Storing Survival Food in Food Grade Five-Gallon Buckets and Mylar Bags

When it comes to storing survival food there are a lot of things to take into consideration, and having space in the fridge isn’t one of them. So how and in what can you store your food?

The Value of a Good Bucket

fivegallonbucket

One of the best things you can do in terms of storing survival food is to purchase food grade buckets and Mylar bags for linings. Oxygen destroys food over time so keeping your food inside Mylar bags, which acts as food barriers, helps your food to last much longer.

You can purchase air and water tight lids for food grade storage buckets so if you’re going to spend the money on buckets, spend money making sure your food lasts. The last thing you want to do is to open a bucket in front of five hungry people only to find it has all spoiled.

Gamma sealed bucket lids are perfect for this and are reusable. Without contacting the manufacturer it can be hard to tell if a bucket is safe for food storage short of it saying FDA on the outside. Sometimes you can get food safe buckets free from restaurants and grocery stores. Just make sure the buckets weren’t used for storing other things like paint before you got ahold of it.

Things to Keep in Mind

When you’re thinking about storing survival food you want to make sure all your hard earned money doesn’t go to waste; or to the bugs and vermin. Warm temperatures will cause your stored food to lose its nutritional value and high humidity and water will spoil it very fast.

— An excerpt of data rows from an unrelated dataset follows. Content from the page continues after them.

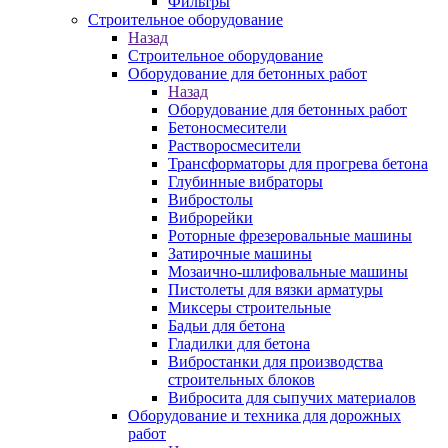
Фильтры
Строительное оборудование
Назад
Строительное оборудование
Оборудование для бетонных работ
Назад
Оборудование для бетонных работ
Бетоносмесители
Растворосмесители
Трансформаторы для прогрева бетона
Глубинные вибраторы
Вибростолы
Виброрейки
Роторные фрезеровальные машины
Затирочные машины
Мозаично-шлифовальные машины
Пистолеты для вязки арматуры
Миксеры строительные
Бадьи для бетона
Гладилки для бетона
Вибростанки для производства
строительных блоков
Вибросита для сыпучих материалов
Оборудование и техника для дорожных
работ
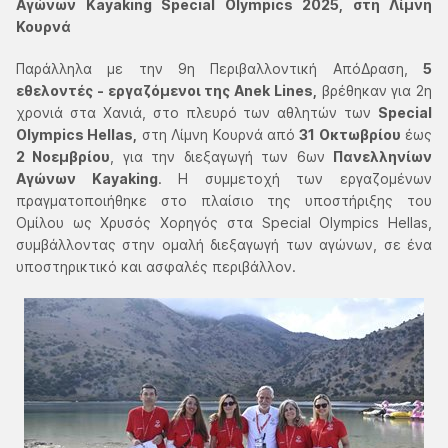
Αγώνων Kayaking Special Olympics 2025, στη Λίμνη
Κουρνά
Παράλληλα με την 9η Περιβαλλοντική ΑπόΔραση,
5
εθελοντές - εργαζόμενοι της Anek Lines,
βρέθηκαν για 2η
χρονιά στα Χανιά, στο πλευρό των αθλητών των
Special
Olympics Hellas,
στη Λίμνη Κουρνά από
31 Οκτωβρίου
έως
2 Νοεμβρίου
, για την διεξαγωγή των 6ων
Πανελληνίων
Αγώνων Kayaking
. Η συμμετοχή των εργαζομένων
πραγματοποιήθηκε στο πλαίσιο της υποστήριξης του
Ομίλου ως Χρυσός Χορηγός στα Special Olympics Hellas,
συμβάλλοντας στην ομαλή διεξαγωγή των αγώνων, σε ένα
υποστηρικτικό και ασφαλές περιβάλλον.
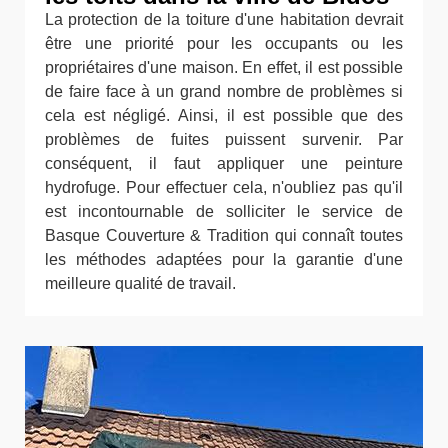
La protection de la toiture d'une habitation devrait
être une priorité pour les occupants ou les
propriétaires d'une maison. En effet, il est possible
de faire face à un grand nombre de problèmes si
cela est négligé. Ainsi, il est possible que des
problèmes de fuites puissent survenir. Par
conséquent, il faut appliquer une peinture
hydrofuge. Pour effectuer cela, n'oubliez pas qu'il
est incontournable de solliciter le service de
Basque Couverture & Tradition qui connaît toutes
les méthodes adaptées pour la garantie d'une
meilleure qualité de travail.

Of course, you have to keep it away from vermin as well. You don’t want to have to eat the mice to get to the food you had been storing. Also, if you do have a real rodent problem, you might consider storing dry goods in metal or glass containers, as mice and rats have been known to chew through plastic containers.

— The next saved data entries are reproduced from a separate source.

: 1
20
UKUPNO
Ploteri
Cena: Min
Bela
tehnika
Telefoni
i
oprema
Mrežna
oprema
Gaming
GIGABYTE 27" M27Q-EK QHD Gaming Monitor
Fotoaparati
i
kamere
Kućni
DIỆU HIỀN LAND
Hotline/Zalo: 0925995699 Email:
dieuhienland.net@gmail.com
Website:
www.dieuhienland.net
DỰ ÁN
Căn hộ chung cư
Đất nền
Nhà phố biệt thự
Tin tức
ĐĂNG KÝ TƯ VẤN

Emergency Essentials/BePrepared


You also have to store your food in the right kind of containers. Some materials containers are made from react with chemicals in food and ruin your supply. It’s best to use air-tight containers as oxygen is a killer. Some plastics leach toxins into food over time. You certainly don’t want to store your food in a plastic bucket that used to be used for laundry detergent either. It’s best to keep your safe food containers in a cool dry environment.

Where Not to Store Survival Food

Storing survival food is best done in places that are kept cool and dry. That makes most people immediately think of their basement; if they have a house. The problem here is that most basements have a dual purpose of storing things and housing your homes heating and cooling systems; making the basement too warm or moist for storing foods in the long term.
 
Food cellaring, as it’s called is best done some other place, other than the basement. It’s better to just dig a separate space outside if you have the yard and the means to do so.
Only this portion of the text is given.